Because of the starting pitching cap, there were only 2 and a fraction starting pitchers available in the draft. Blake Snell went with the first pick, Miles Mikolas with the second pick, and the fractional (because he had only 16 or so starts) Ryu went with the third. And that was the end of the starting pitching.
This did not disturb me greatly. I had 180 quality starts coming back this year, as my starting pitching staff had paid off in a big way with Greinke, Severino, Kershaw, Taillon, Carlos Martinez, and Wacha, plus lesser starters Gausman and Luke Weaver. Since we play 162 games, this is officially "more starts than I can use". I solicited trade proposals to move a starter and pretty much got crickets back, so I'll just keep them and hope that everyone comes back again next year (and four of this group is out with sore shoulders at the moment, so...).
Last year's team was thoroughly snake bit. I finished exactly at .500, 81-81, falling to fifth place and earning the fourth pick in the draft. I was also 20-38 in one-run games which -- based on sabermetric analysis that says a team's record in one-run games should be .500 barring luck -- means that had I had normal luck, I would have had 90 wins instead. Ah, well. The better to draft with, my dear.
I have had very little luck developing outfielders. This year's crop of returning outfield on my team was largely mediocre, despite including Bryce Harper, Dickerson, Gregory Polanco, Ozuna, and Almora. They could field. They mostly can't hit. (Oh, and then there was Byron Buxton who had a miserable 2018 season, but who keeps tantalizing with his talent.)
But this year, there were two talented young outfielders who finished one and two in the NL Rookie of the Year balloting: Ronald Acuna and Juan Soto. Adding one of them to my team would be a great thing. Adding two...
Weird things had happened to my infield this year. Two of my returning shortstops, Carlos Correa and Paul DeJong, had had miserable injury-ridden seasons. But both were worth keeping to see if they improved. And this was possible, because Xander Bogaerts had gone from unplayable in 2017 to have a monstrously good card in 2018. And Manny Machado had played a bunch of competent shortstop (and third base) as had Alex Bregman. I had a *lot* of shortstop.
As it happened, the fellow with the fifth draft pick needed a shortstop. And so Xander Bogaerts departed to the opposition, while the fifth overall pick came back my way. Moments later, both Acuna and Soto were on my team.
My work here was done.
Almost literally, to be honest. I needed to fill in the bullpen, I needed to pick up something resembling a backup catcher from the debris that was in the catcher pile, and I might pick up one other thing if I found something useful. But the rest of my draft was pretty much going to be "best available reliever". It's not very exciting.

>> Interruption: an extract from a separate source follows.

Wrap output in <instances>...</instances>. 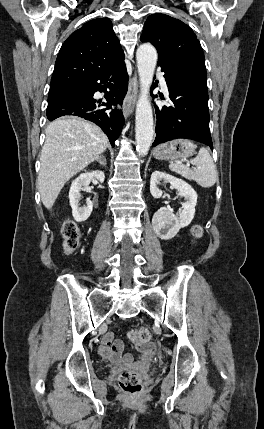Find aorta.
<instances>
[{"instance_id": "762f6f07", "label": "aorta", "mask_w": 264, "mask_h": 429, "mask_svg": "<svg viewBox=\"0 0 264 429\" xmlns=\"http://www.w3.org/2000/svg\"><path fill=\"white\" fill-rule=\"evenodd\" d=\"M157 51L149 43L141 44L136 52L137 68L141 91L136 105V149L140 156H145L154 138L153 112L149 100L150 87L157 63Z\"/></svg>"}]
</instances>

The returning useful bullpen was excellent-but-innings-limited Sean Doolittle and not-nearly-as-good-but-can-pitch-a-lot Alex Colome. The monstrously good Blake Treinen had been drafted immediately after my outfield daily double, followed by second base prospect Gleyber Torres, with third baseman Suarez closing out the first round. By the time it got back around to me in round two, the best available reliever was LOOGY Oliver Perez.
In the third round, I added reliever Jared Hughes.
The bullpen was in tolerable shape in the fourth round and plenty of relief was still available. It was time to find a backup catcher, so I snagged Yan Gomes, who is good enough that he will probably play ahead of returning Yadier Molina.
The fifth round went back to the bullpen with Richard Rodriguez; the sixth round added Will Smith, giving me an unusual (for me) six relievers in the pen, three of them lefties.
I had one more player to draft. And when I was poking around, I noticed that there was a perfectly fine half-season of Robinson Cano available at second base. I'd checked and he was playing second for the Mets this year, so why not get him to play alongside my young second baseman Ozzie Albies?
And I was done.
We'll see how it goes.
(For completeness, the only players unnamed above who are on the roster for this year are first baseman Freddie Freeman, who looks just fine; and second baseman Jonathan Schoop, who had a terrible 2018. We'll see if his 2019 is better.)